Reputation: 382
I am trying to feed the output data from an outlier detector into a pandas dataframe. There are multiple columns representing each time series that I want to run the outlier detector on. They are "1", "2"...."n". Here is a small snippet of the data:
df = pd.DataFrame({"Datetime": [2016-6-13,2016-6-14,2016-6-15,2016-6-16],
"CompanyID": [271, 271, 271, 271],
"1": [140, 143, 142, 143],
"2": [42, 43, 49, 230]})
I do not think the full code is of use, but here it is anyways:
#support vector machines outlier detection
from sklearn import preprocessing, svm
def find_outliers(ts, perc=0.01, figsize=(15,5)):
## fit svm
scaler = preprocessing.StandardScaler()
ts_scaled = scaler.fit_transform(ts.values.reshape(-1,1))
model = svm.OneClassSVM(nu=perc, kernel="rbf", gamma=0.01)
model.fit(ts_scaled)
## dtf output
df_outliers = ts.to_frame(name="ts")
df_outliers["index"] = ts.index
df_outliers["outlier"] = model.predict(ts_scaled)
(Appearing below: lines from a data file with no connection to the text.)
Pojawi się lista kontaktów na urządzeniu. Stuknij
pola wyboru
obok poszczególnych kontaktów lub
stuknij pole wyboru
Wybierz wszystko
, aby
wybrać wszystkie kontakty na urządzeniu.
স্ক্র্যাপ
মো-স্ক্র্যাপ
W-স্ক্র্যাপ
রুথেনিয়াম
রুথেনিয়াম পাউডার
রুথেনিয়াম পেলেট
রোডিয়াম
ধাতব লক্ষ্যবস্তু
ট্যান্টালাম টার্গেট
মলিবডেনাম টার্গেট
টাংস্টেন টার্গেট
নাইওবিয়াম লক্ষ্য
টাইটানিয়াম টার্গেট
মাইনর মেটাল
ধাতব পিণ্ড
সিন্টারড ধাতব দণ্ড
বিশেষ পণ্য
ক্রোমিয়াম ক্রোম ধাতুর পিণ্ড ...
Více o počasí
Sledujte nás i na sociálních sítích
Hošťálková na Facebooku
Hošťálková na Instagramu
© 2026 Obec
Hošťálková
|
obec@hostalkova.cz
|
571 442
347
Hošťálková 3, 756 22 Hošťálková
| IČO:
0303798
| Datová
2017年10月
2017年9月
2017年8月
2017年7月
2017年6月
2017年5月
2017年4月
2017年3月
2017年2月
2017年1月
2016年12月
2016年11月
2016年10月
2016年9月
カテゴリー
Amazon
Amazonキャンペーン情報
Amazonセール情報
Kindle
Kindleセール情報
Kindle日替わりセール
df_outliers["outlier"] = df_outliers["outlier"].apply(lambda
x: 1 if x==-1 else 0)
## plot
fig, ax = plt.subplots(figsize=figsize)
ax.set(title="Outliers detection: found"
+str(sum(df_outliers["outlier"]==1)))
ax.plot(df_outliers["index"], df_outliers["ts"],
color="black")
ax.scatter(x=df_outliers[df_outliers["outlier"]==1]["index"],
y=df_outliers[df_outliers["outlier"]==1]['ts'],
color='red')
ax.grid(True)
plt.show()
for column in df.columns[2:]:
find_outliers(df[column])
The output from the anomaly detector from running
print(df_outliers["outlier"] == 1)
print(type(df_outliers))
inside the function is:
Datetime
2016-06-13 True
2016-06-14 True
2016-06-15 True
2016-06-16 True
2016-06-17 True
2021-02-03 False
2021-02-04 False
2021-02-05 False
2021-02-06 False
2021-02-07 True
Name: outlier, Length: 1425, dtype: bool
<class 'pandas.core.frame.DataFrame'>
I want this transformed so that I get a dataframe that looks like the input data, only that it contains True/False for each column, so "1", "2", ... "n".
Upvotes: 0
Views: 358
Reputation: 16172
You could return the outliers column from your function and overwrite the column with the bool values of the return.
import pandas as pd
df = pd.DataFrame({"Datetime": [2016-6-13,2016-6-14,2016-6-15,2016-6-16],
"CompanyID": [271, 271, 271, 271],
"1": [140, 143, 142, 143],
"2": [42, 43, 49, 230]})
#support vector machines outlier detection
from sklearn import preprocessing, svm
import matplotlib.pyplot as plt
def find_outliers(ts, perc=0.01, figsize=(15,5)):
## fit svm
scaler = preprocessing.StandardScaler()
ts_scaled = scaler.fit_transform(ts.values.reshape(-1,1))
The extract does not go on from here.